SINGAPORE (Reuters) - India could face tight wheat supplies in the weeks ahead as 400,000 tonnes of Ukrainian cargoes, booked for December, are expected to be delayed, traders said, just when the South Asian country was boosting stockpiles.
India on Thursday scrapped its 10 percent import duty on wheat after droughts in the past two years depleted stocks and raised prices, a move traders said could lift overseas purchases to their highest in a decade.
India, which has been snapping up Australian and Black Sea wheat cargoes in recent weeks, was expecting the shipments from Ukraine to arrive this month, but traders now say they might reach India by January.
Ukraine is in the middle of peak corn exports while wheat shipment season is nearly over.
“Ukrainian exporters are giving more importance to ship corn.
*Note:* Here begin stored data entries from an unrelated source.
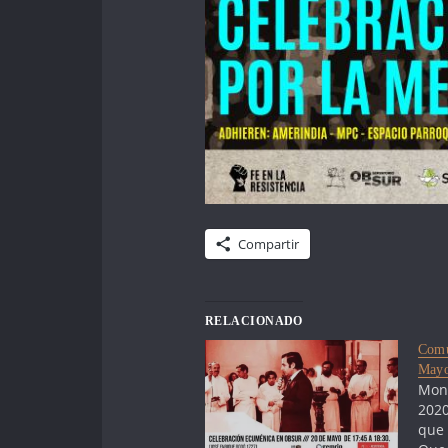
Compartir
RELACIONADO
Comu
May
Mont
2020
que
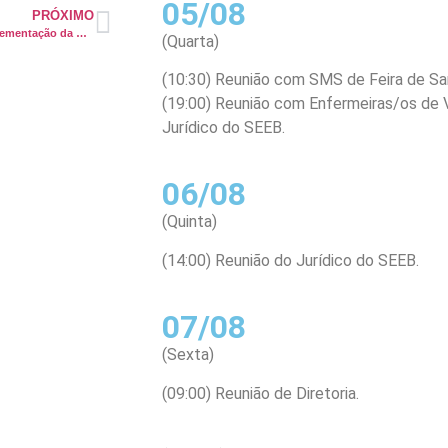
05/08
PRÓXIMO
Reunião na Fesf Sus para implementação da mesa
(Quarta)
(10:30) Reunião com SMS de Feira de Sa
(19:00) Reunião com Enfermeiras/os de V
Jurídico do SEEB.
06/08
(Quinta)
(14:00) Reunião do Jurídico do SEEB.
07/08
(Sexta)
(09:00) Reunião de Diretoria.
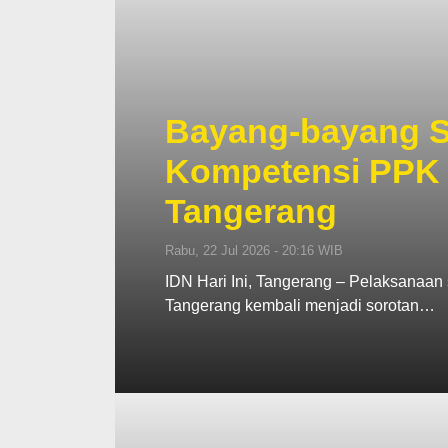
Bayang-bayang S
Kompetensi PPK 
Tangerang
Rabu, 22 Jul 2026 - 20:16 WIB
IDN Hari Ini, Tangerang – Pelaksanaan 
Tangerang kembali menjadi sorotan…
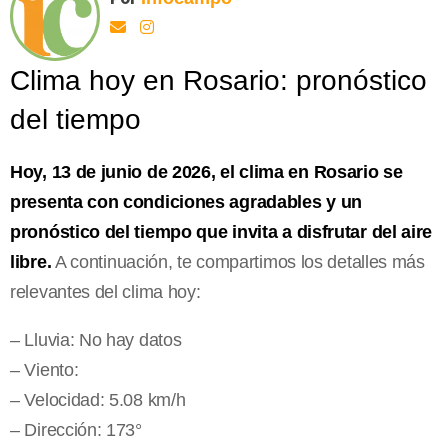
Clima hoy en Rosario: pronóstico
del tiempo
Hoy, 13 de junio de 2026, el clima en Rosario se
presenta con condiciones agradables y un
pronóstico del tiempo que invita a disfrutar del aire
libre.
A continuación, te compartimos los detalles más
relevantes del clima hoy:
– Lluvia: No hay datos
– Viento:
– Velocidad: 5.08 km/h
– Dirección: 173°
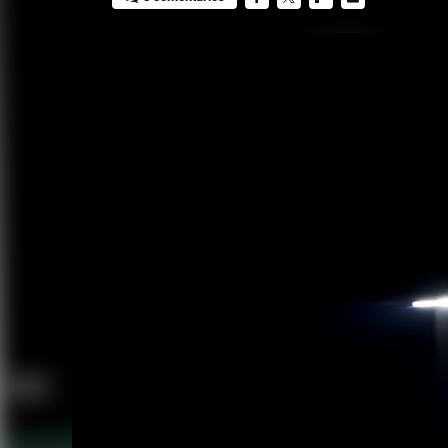
FACEBOOK
TWITTER
FLIPBOARD
E-
MAIL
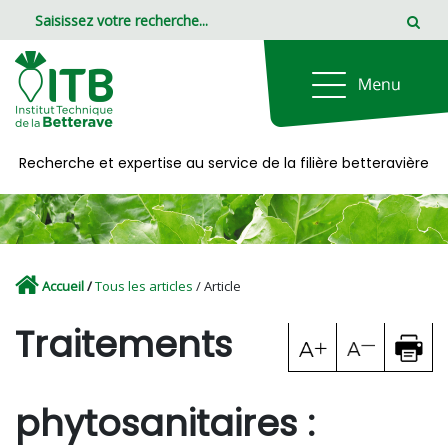
Panneau de gestion des cookies
Recherche et expertise au service de la filière betteravière
Accueil
/
Tous les articles
/ Article
Traitements
phytosanitaires :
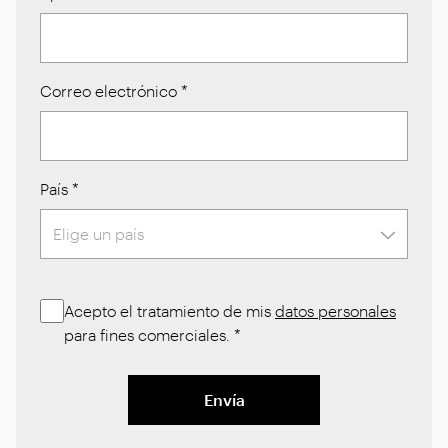
Correo electrónico
*
País
*
Acepto el tratamiento de mis
datos personales
para fines comerciales.
*
Envía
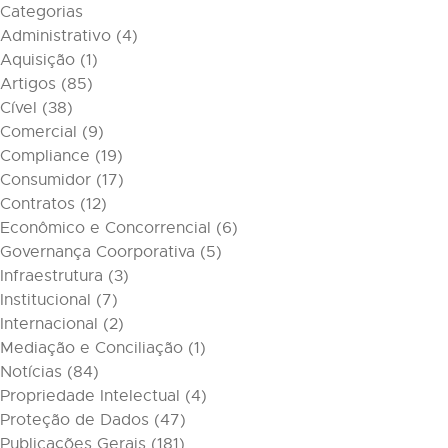
Categorias
Administrativo
(4)
Aquisição
(1)
Artigos
(85)
Cível
(38)
Comercial
(9)
Compliance
(19)
Consumidor
(17)
Contratos
(12)
Econômico e Concorrencial
(6)
Governança Coorporativa
(5)
Infraestrutura
(3)
Institucional
(7)
Internacional
(2)
Mediação e Conciliação
(1)
Notícias
(84)
Propriedade Intelectual
(4)
Proteção de Dados
(47)
Publicações Gerais
(181)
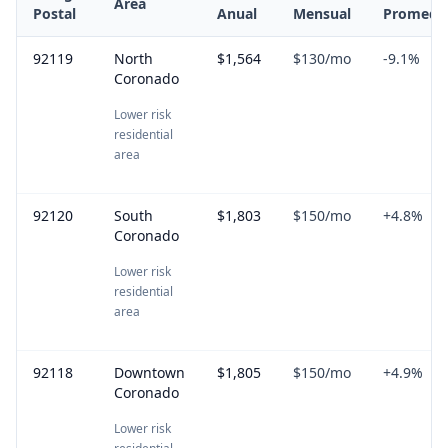
Area
Postal
Anual
Mensual
Promedi
92119
North
$1,564
$130
/mo
-9.1
%
Coronado
Lower risk
residential
area
92120
South
$1,803
$150
/mo
+
4.8
%
Coronado
Lower risk
residential
area
92118
Downtown
$1,805
$150
/mo
+
4.9
%
Coronado
Lower risk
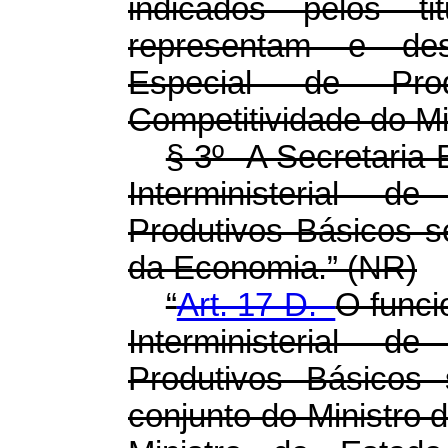
indicados pelos t
representam e des
Especial de Pro
Competitividade do Mi
§ 3º A Secretaria-
Interministerial 
Produtivos Básicos se
da Economia.” (NR)
“
Art. 17-D.
O func
Interministerial 
Produtivos Básicos 
conjunto do Ministro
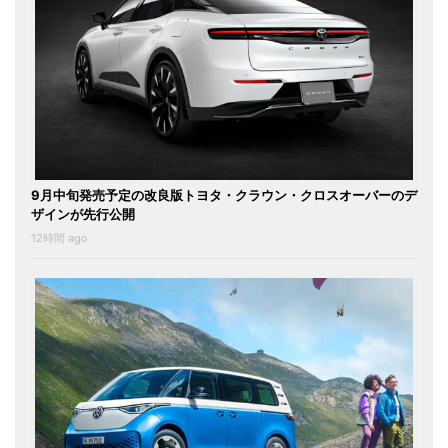
9月中旬発売予定の改良版トヨタ・クラウン・クロスオーバーのデ
ザインが先行公開
12時間 ago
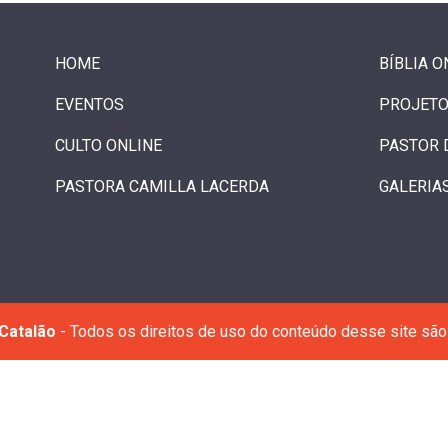
HOME
BÍBLIA O
EVENTOS
PROJETO
CULTO ONLINE
PASTOR 
PASTORA CAMILLA LACERDA
GALERIA
Catalão
- Todos os direitos de uso do conteúdo desse site são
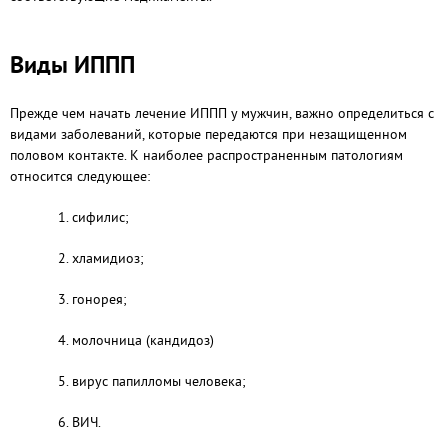
Виды ИППП
Прежде чем начать лечение ИППП у мужчин, важно определиться с
видами заболеваний, которые передаются при незащищенном
половом контакте. К наиболее распространенным патологиям
относится следующее:
1. сифилис;
2. хламидиоз;
3. гонорея;
4. молочница (кандидоз)
5. вирус папилломы человека;
6. ВИЧ.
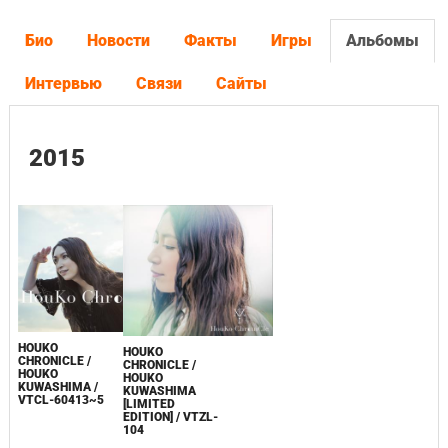
Био
Новости
Факты
Игры
Альбомы
Интервью
Связи
Сайты
2015
HOUKO
HOUKO
CHRONICLE /
CHRONICLE /
HOUKO
HOUKO
KUWASHIMA /
KUWASHIMA
VTCL-60413~5
[LIMITED
EDITION] / VTZL-
104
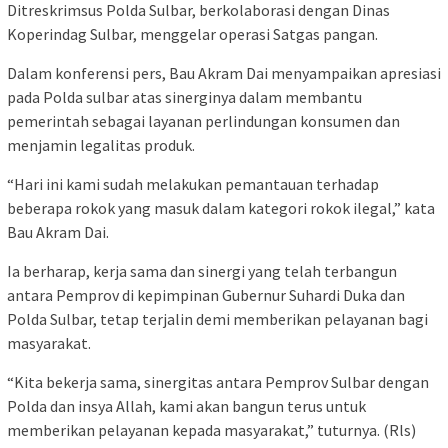
Ditreskrimsus Polda Sulbar, berkolaborasi dengan Dinas
Koperindag Sulbar, menggelar operasi Satgas pangan.
Dalam konferensi pers, Bau Akram Dai menyampaikan apresiasi
pada Polda sulbar atas sinerginya dalam membantu
pemerintah sebagai layanan perlindungan konsumen dan
menjamin legalitas produk.
“Hari ini kami sudah melakukan pemantauan terhadap
beberapa rokok yang masuk dalam kategori rokok ilegal,” kata
Bau Akram Dai.
Ia berharap, kerja sama dan sinergi yang telah terbangun
antara Pemprov di kepimpinan Gubernur Suhardi Duka dan
Polda Sulbar, tetap terjalin demi memberikan pelayanan bagi
masyarakat.
“Kita bekerja sama, sinergitas antara Pemprov Sulbar dengan
Polda dan insya Allah, kami akan bangun terus untuk
memberikan pelayanan kepada masyarakat,” tuturnya. (Rls)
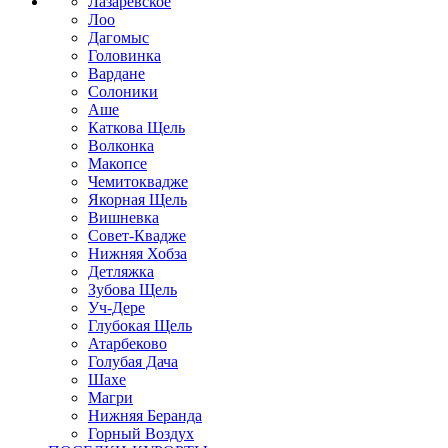
Лазаревское
Лоо
Дагомыс
Головинка
Вардане
Солоники
Аше
Каткова Щель
Волконка
Макопсе
Чемитоквадже
Якорная Щель
Вишневка
Совет-Квадже
Нижняя Хобза
Детляжка
Зубова Щель
Уч-Дере
Глубокая Щель
Атарбеково
Голубая Дача
Шахе
Магри
Нижняя Беранда
Горный Воздух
Ships to load wheat are just waiting,” one New Delhi-based trader said.
The late arrival of ships from the Black Sea could make it difficult for Indian ports next month when Australian wheat cargoes are also due.
“Everything will arrive at the same time and Indian ports will not be able to handle such influx,” said one Singapore trader, who is among the suppliers hit by delays.
“We will have delays in unloading ships.”
In the past month, Indian importers have purchased about 500,000 tonnes of wheat, largely from Australia, as the country continues its large import programme.
Elsewhere, Philippine mills recently bought 50,000 tonnes of Australian wheat at about $202 a tonne, free on board, for shipment in January, traders said.